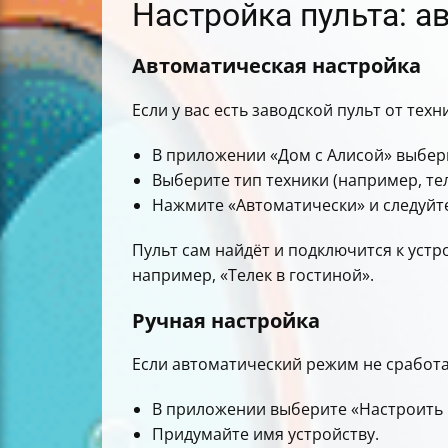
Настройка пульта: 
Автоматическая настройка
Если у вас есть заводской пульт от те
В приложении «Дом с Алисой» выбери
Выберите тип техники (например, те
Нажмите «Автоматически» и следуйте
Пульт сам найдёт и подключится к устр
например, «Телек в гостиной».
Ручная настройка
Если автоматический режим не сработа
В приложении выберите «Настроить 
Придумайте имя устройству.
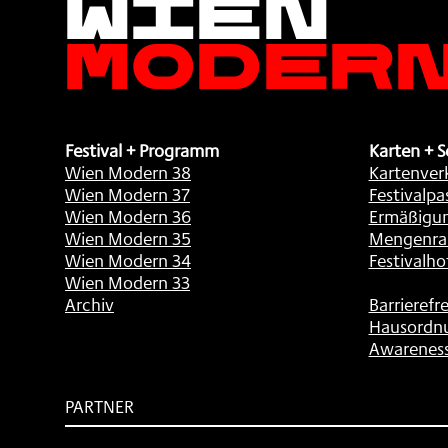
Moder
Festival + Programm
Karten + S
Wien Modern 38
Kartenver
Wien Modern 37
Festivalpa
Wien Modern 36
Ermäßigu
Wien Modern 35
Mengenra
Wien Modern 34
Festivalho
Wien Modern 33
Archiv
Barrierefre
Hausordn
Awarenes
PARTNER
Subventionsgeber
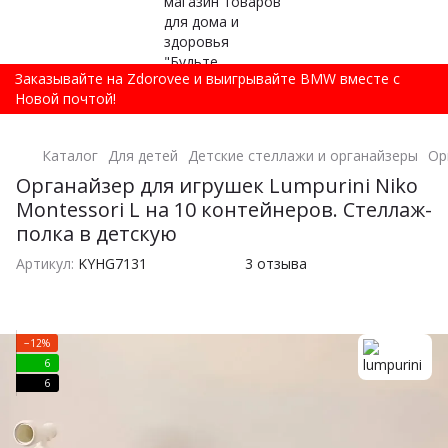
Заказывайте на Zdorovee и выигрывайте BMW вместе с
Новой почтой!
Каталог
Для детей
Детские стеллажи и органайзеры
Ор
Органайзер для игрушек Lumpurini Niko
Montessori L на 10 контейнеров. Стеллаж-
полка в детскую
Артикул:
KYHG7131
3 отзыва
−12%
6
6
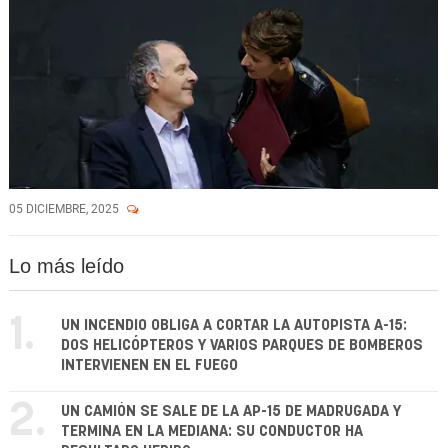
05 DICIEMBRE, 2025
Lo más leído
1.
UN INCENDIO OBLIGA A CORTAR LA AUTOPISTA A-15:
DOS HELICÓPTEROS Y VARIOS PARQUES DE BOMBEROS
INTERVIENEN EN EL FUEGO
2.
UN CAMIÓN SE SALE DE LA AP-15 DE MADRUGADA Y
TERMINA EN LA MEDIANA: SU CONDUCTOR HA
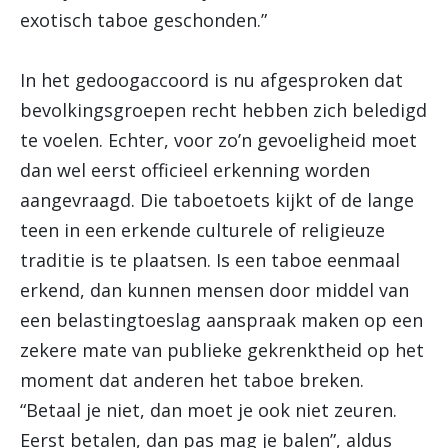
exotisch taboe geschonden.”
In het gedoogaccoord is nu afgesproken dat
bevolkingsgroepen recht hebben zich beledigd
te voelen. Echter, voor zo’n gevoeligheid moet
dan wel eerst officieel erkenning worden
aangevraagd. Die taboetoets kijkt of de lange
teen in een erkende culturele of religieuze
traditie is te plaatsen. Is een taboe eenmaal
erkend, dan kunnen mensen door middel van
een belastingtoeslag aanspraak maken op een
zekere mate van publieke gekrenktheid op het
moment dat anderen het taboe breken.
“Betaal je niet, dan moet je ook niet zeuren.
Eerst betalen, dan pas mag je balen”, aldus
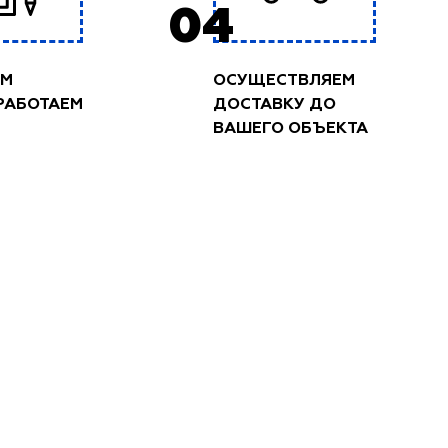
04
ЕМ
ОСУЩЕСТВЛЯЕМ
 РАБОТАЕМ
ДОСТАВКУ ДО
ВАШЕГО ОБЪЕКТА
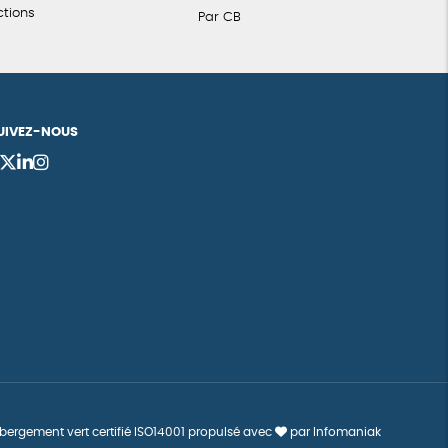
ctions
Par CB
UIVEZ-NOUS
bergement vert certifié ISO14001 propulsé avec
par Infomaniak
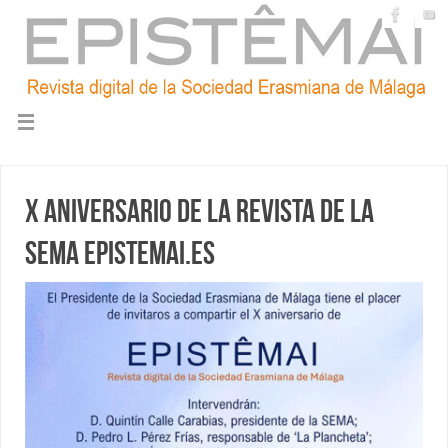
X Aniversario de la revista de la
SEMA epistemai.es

* * * * * * *

Write the records out in full, word for word; leave every picture behind.

● Solution to this exercise
Настройка пульта: 
Автоматическая настройка
Если у вас есть заводской пульт от те
В приложении «Дом с Алисой» выбери
Выберите тип техники (например, те
Нажмите «Автоматически» и следуйте
Пульт сам найдёт и подключится к устр
например, «Телек в гостиной».
Ручная настройка
Если автоматический режим не сработа
В приложении выберите «Настроить 
Придумайте имя устройству.
Moder
Festival + Programm
Karten + S
Wien Modern 38
Kartenver
Wien Modern 37
Festivalpa
Wien Modern 36
Ermäßigu
Wien Modern 35
Mengenra
Wien Modern 34
Festivalho
Wien Modern 33
Archiv
Barrierefre
Hausordn
Awarenes
PARTNER
Subventionsgeber
Заказывайте на Zdorovee и выигрывайте BMW вместе с
Новой почтой!
Каталог
Для детей
Детские стеллажи и органайзеры
Ор
Органайзер для игрушек Lumpurini Niko
Montessori L на 10 контейнеров. Стеллаж-
полка в детскую
Артикул:
KYHG7131
3 отзыва
−12%
6
6
05 DICIEMBRE, 2025
Lo más leído
1.
UN INCENDIO OBLIGA A CORTAR LA AUTOPISTA A-15:
DOS HELICÓPTEROS Y VARIOS PARQUES DE BOMBEROS
INTERVIENEN EN EL FUEGO
2.
UN CAMIÓN SE SALE DE LA AP-15 DE MADRUGADA Y
TERMINA EN LA MEDIANA: SU CONDUCTOR HA
exotisch taboe geschonden.”
In het gedoogaccoord is nu afgesproken dat
bevolkingsgroepen recht hebben zich beledigd
te voelen. Echter, voor zo’n gevoeligheid moet
dan wel eerst officieel erkenning worden
aangevraagd. Die taboetoets kijkt of de lange
teen in een erkende culturele of religieuze
traditie is te plaatsen. Is een taboe eenmaal
erkend, dan kunnen mensen door middel van
een belastingtoeslag aanspraak maken op een
zekere mate van publieke gekrenktheid op het
moment dat anderen het taboe breken.
“Betaal je niet, dan moet je ook niet zeuren.
Eerst betalen, dan pas mag je balen”, aldus
04
ЕМ
ОСУЩЕСТВЛЯЕМ
 РАБОТАЕМ
ДОСТАВКУ ДО
ВАШЕГО ОБЪЕКТА
ctions
Par CB
UIVEZ-NOUS
bergement vert certifié ISO14001 propulsé avec
par Infomaniak
X Aniversario de la revista de la
SEMA epistemai.es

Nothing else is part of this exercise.